Mapo Tofu-style Cellophane Noodles (Medium Spicy)
Mapo Tofu-style Cellophane Noodles (Medium Spicy)

Hey everyone, I hope you are having an amazing day today. Today, we’re going to prepare a special dish, mapo tofu-style cellophane noodles (medium spicy). One of my favorites. This time, I’m gonna make it a bit tasty. This will be really delicious.

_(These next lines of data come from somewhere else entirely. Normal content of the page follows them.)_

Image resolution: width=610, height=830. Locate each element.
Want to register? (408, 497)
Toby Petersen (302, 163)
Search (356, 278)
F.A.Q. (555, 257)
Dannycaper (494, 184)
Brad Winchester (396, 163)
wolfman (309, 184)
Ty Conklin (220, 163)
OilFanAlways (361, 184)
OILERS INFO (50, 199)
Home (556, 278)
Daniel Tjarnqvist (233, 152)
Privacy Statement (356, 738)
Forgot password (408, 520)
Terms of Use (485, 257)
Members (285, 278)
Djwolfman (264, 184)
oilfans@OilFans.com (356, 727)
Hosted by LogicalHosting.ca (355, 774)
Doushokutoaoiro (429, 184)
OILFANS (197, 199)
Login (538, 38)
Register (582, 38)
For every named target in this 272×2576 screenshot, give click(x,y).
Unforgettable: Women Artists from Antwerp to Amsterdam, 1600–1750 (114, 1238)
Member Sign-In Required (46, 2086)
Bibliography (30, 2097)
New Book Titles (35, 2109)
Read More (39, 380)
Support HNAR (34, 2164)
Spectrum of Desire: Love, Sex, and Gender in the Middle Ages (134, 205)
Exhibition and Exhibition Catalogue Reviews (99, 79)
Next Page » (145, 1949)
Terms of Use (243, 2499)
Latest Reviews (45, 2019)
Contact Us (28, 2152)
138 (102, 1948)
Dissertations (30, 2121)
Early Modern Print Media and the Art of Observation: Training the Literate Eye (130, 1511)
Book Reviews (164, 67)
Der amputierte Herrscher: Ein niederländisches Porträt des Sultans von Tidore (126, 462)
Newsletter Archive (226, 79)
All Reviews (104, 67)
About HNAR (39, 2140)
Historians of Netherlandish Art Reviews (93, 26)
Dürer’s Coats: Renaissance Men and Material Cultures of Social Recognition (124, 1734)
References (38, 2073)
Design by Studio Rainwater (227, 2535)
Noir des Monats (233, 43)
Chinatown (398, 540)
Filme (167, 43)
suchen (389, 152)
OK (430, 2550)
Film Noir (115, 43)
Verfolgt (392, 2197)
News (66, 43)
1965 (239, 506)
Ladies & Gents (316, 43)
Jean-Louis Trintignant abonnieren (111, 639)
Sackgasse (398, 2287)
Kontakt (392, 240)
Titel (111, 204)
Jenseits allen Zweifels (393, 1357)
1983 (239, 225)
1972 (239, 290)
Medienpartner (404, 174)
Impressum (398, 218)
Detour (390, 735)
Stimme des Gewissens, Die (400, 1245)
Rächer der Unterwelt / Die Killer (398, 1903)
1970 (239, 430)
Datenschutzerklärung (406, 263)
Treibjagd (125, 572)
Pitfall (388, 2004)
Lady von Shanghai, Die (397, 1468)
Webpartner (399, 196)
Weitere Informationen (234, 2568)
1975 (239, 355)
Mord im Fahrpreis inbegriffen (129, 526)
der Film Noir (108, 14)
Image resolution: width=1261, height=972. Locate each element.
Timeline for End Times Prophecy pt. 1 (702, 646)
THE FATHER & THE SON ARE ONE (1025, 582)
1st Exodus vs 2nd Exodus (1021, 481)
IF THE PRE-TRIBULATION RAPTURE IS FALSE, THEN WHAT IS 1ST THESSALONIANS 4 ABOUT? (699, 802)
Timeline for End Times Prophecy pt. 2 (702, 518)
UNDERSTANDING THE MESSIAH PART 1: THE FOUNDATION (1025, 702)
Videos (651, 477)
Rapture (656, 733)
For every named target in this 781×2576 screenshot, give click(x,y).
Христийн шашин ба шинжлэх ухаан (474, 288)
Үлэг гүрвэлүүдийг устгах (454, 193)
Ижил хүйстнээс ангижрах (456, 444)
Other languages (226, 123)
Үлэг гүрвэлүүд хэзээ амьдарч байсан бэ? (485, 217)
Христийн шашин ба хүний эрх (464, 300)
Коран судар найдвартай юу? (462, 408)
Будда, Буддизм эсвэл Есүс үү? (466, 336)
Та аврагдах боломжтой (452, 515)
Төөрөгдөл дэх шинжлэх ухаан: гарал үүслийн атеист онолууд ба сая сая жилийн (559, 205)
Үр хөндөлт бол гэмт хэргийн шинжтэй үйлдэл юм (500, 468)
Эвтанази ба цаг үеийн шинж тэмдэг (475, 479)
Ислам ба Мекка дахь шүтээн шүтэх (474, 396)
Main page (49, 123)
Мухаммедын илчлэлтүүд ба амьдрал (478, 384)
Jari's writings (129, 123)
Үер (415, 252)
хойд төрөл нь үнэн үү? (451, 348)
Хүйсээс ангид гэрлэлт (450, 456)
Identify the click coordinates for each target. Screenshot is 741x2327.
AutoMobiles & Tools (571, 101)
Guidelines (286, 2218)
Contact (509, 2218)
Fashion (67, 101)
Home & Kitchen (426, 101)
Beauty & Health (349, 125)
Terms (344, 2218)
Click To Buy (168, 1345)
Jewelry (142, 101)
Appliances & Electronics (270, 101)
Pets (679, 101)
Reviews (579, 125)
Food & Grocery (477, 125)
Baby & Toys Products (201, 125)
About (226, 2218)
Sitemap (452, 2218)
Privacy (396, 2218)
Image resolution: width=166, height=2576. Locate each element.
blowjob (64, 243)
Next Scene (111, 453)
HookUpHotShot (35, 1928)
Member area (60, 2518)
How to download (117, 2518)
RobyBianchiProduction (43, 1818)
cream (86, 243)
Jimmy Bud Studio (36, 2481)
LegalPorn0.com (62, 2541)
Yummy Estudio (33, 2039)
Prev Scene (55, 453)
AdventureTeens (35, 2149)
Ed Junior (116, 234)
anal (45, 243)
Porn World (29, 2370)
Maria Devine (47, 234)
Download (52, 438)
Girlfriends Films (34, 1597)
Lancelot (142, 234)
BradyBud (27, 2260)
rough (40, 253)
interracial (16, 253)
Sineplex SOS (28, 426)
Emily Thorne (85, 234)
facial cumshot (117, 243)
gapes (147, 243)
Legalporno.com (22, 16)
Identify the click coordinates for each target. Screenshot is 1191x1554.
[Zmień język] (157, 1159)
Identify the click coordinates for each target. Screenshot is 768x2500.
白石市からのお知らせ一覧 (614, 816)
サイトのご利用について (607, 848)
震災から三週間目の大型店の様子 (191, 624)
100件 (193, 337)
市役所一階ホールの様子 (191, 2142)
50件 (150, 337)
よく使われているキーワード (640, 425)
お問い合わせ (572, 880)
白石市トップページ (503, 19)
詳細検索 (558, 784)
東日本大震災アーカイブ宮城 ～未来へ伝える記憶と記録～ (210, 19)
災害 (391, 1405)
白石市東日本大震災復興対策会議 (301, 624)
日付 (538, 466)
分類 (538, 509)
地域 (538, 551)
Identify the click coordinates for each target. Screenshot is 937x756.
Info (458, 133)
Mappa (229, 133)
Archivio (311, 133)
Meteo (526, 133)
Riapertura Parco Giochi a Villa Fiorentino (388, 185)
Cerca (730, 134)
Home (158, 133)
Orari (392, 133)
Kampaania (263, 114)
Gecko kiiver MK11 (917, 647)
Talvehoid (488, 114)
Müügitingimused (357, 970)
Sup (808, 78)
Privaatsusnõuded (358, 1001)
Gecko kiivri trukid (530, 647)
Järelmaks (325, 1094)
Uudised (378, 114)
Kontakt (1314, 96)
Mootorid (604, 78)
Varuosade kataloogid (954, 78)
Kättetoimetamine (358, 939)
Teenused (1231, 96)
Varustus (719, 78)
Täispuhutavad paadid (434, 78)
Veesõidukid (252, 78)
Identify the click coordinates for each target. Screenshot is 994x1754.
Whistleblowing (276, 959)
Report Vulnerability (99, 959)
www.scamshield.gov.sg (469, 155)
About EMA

Mapo Tofu-style Cellophane Noodles (Medium Spicy) is one of the most well liked of current trending foods in the world. It’s simple, it’s quick, it tastes yummy. It’s appreciated by millions daily. They are fine and they look fantastic. Mapo Tofu-style Cellophane Noodles (Medium Spicy) is something that I have loved my entire life.

To get started with this particular recipe, we must first prepare a few components. You can cook mapo tofu-style cellophane noodles (medium spicy) using 18 ingredients and 7 steps. Here is how you cook it.

The ingredients needed to make Mapo Tofu-style Cellophane Noodles (Medium Spicy):
  1. Make ready 100 grams Cellophane noodles
  2. Make ready 1 clove's worth Garlic, finely chopped
  3. Prepare 1 thumptip's worth Ginger, finely chopped
  4. Prepare 5 cm's worth Japanese leek, finely chopped
  5. Take 1 tsp Doubanjiang
  6. Take 1/2 bunch Chinese garlic chives
  7. Get 1 as much (to taste) Wood ear mushrooms
  8. Prepare 1 Ra-yu
  9. Make ready 1 Katakuriko mixed with water
  10. Make ready Meat-miso
  11. Prepare 200 grams Ground pork
  12. Get 2 tbsp each Soy sauce, shaoxing wine
  13. Prepare 1 tbsp Tianmianjiang
  14. Prepare Sauce
  15. Make ready 300 ml Chicken bone stock
  16. Take 1 tbsp Oyster sauce
  17. Get 1 tsp Sugar
  18. Take 1 tbsp Soy sauce
Instructions to make Mapo Tofu-style Cellophane Noodles (Medium Spicy):
  1. Make the meat-miso. Heat a pan or wok and stir fry the ground pork. When the pork is crispy, add the shaoxing wine and soy sauce, then add the tianmianjiang. Take the meat-miso out of the pan.
  2. Finely chop the garlic, ginger and leek. Rehydrate the wood ear mushrooms and slice into thin strips. Rehydrate the cellophane noodles by soaking them in plenty of boiling water for 5 minutes.
  3. Put 2 tablespoons of vegetable oil and the doubanjiang into a pan or wok and stir fry. Add the garlic and ginger and continue stir frying.
  4. When the pan is aromatic, add the chicken stock and the sauce ingredients.
  5. When the soup in the pan has reduced to about 1/4 its original volume, season with salt and pepper. Add the katakuriko and water, and the ra-yu.
  6. Add the Chinese chives, mix in quickly and the noodles are done.
  7. It's delicious served on top of rice for a filling meal.

So that’s going to wrap this up for this special food mapo tofu-style cellophane noodles (medium spicy) recipe. Thanks so much for reading. I’m sure that you can make this at home. There’s gonna be more interesting food at home recipes coming up. Don’t forget to bookmark this page in your browser, and share it to your loved ones, colleague and friends. Thanks again for reading. Go on get cooking!